Crédit photo : Amélie Branchat

Théâtre des Marronniers : la réhabilitation de Françoise-Albine Benoist, auteure lyonnaise effacée de l’Histoire

Redonner une existence aux auteures de théâtre qui ont été progressivement invisibilisées dans le temps. C’est le sens du travail que propose le collectif Les Herbes Folles, qui s’est emparé d’une œuvre de la Lyonnaise Françoise-Albine Benoist. La Supercherie réciproque, pièce écrite en 1758, sera jouée au Théâtre des Marronniers du 7 au 11 mars.

C’est lors d’une conférence à l’ENSATT d’Aurore Evain, metteure en scène et historienne du théâtre qui portait sur les auteures qui ont été effacées du répertoire théâtral, que Léna Genin, Jean-Malick Amara et Guillaume Douat, trois jeunes comédiens ont pris conscience de leur existence. Celle de femmes de lettres dont "ils n’avaient même jamais entendu parler pendant leurs études en art dramatique ou en histoire du théâtre" de l'aveu même de Jean-Malick.

Qui connaît Madame de Villedieu, Anne-Marie du Boccage, Françoise de Graffigny ou madame Ulrich ?… Ces femmes ont pourtant eu autant de succès à l’époque que leurs pairs masculins, Molière, Corneille, Beaumarchais ou Marivaux.


Réhabiliter ces écrivaines


"Il ne reste aucune traces de ces autrices de la période classique dans les corpus scolaires, poursuit Jean-Malick, alors que les auteurs masculins sont abondamment étudiés et joués dans les théâtres aujourd’hui."
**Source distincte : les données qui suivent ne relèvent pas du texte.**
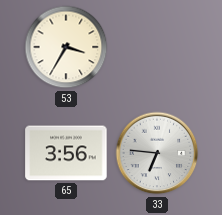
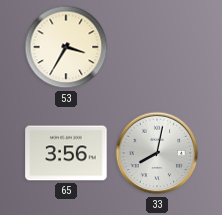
33: 6:46 -> 8:02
En choisissant de documenter cette question d’invisibilité féminine dans le théâtre, ils entendent réhabiliter ces écrivaines.
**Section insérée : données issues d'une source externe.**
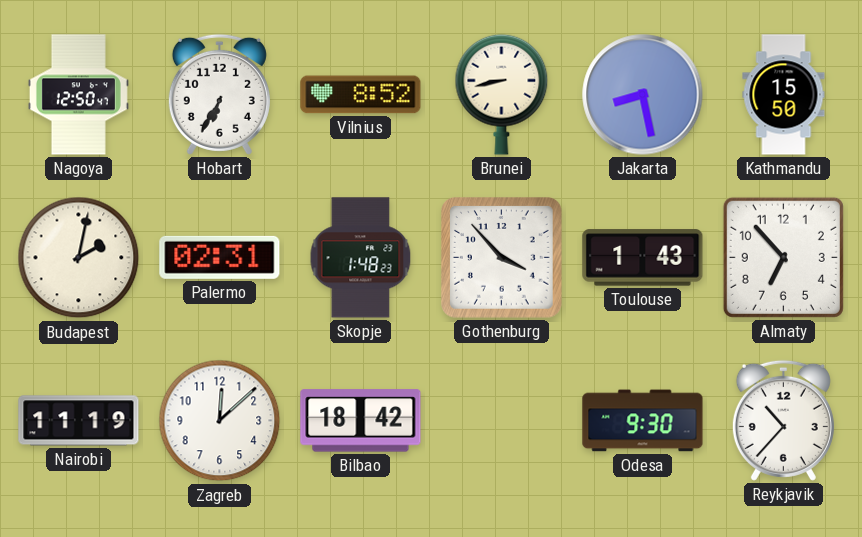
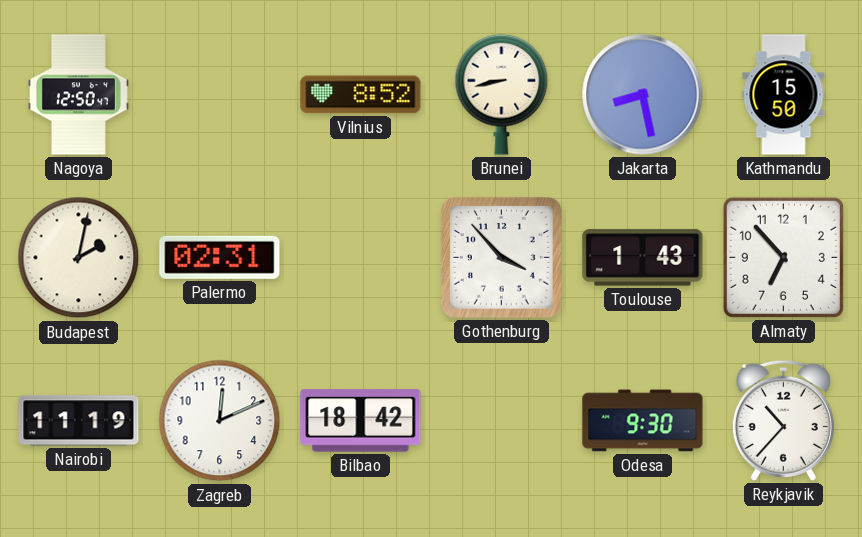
Hobart: 6:35 -> none
Skopje: 1:48 -> none
Zagreb: 12:08 -> 12:11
Crédit photo : Amélie Branchat

"Aurore Evain, qui a effectué des recherches sur les femmes dans le théâtre rappellent que la profession d’actrice était au départ considérée comme de la prostitution. Notamment en raison de l’opposition de l’Église qui considérait cette activité comme immorale", rappelle Guillaume. "Avec le temps elles ont pu le devenir. Mais autrice, c’était inimaginable et dans l’Histoire les grammairiens ont condamné le mot même, qui est pourtant un terme - Autrix - qui existe depuis l’Antiquité. Les femmes peuvent être des corps sur scène, voire des muses inspiratrices, mais pas être à l’origine d’une quelconque pensée."
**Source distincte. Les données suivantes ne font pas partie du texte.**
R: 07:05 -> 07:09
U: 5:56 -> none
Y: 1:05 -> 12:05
Françoise-Albine Benoist, semble-t-il, quitta Lyon sa ville natale, pour s’installer à Paris afin de fuir les critiques naissantes


C’est à partir de l’anthologie d’Aurore Evain consacrée aux femmes de théâtre* que le collectif a exhumé une pièce – dont personne ne s’était encore emparée – de l’auteure lyonnaise du XVIIIe siècle, Françoise-Albine Benoist.

Écrite en 1758 La Supercherie réciproque, repose sur une trame digne de Marivaux (qu’on nous pardonne cette référence exclusivement masculine) dans ses ressorts tragi-comiques.

Dans cette pièce, une jeune roturière et un jeune professeur de chant vont s’inventer un titre de noblesse dans le but de se séduire mutuellement. Sans se douter l’un et l’autre de leur mensonge réciproque.

Cette double imposture, portée par une aspiration à l’élévation sociale des protagonistes, fait écho à la stratégie d’émancipation qui nourrit les écrits de Françoise-Albine Benoist qui, semble-t-il, quitta Lyon sa ville natale, pour s’installer à Paris afin de fuir les critiques naissantes.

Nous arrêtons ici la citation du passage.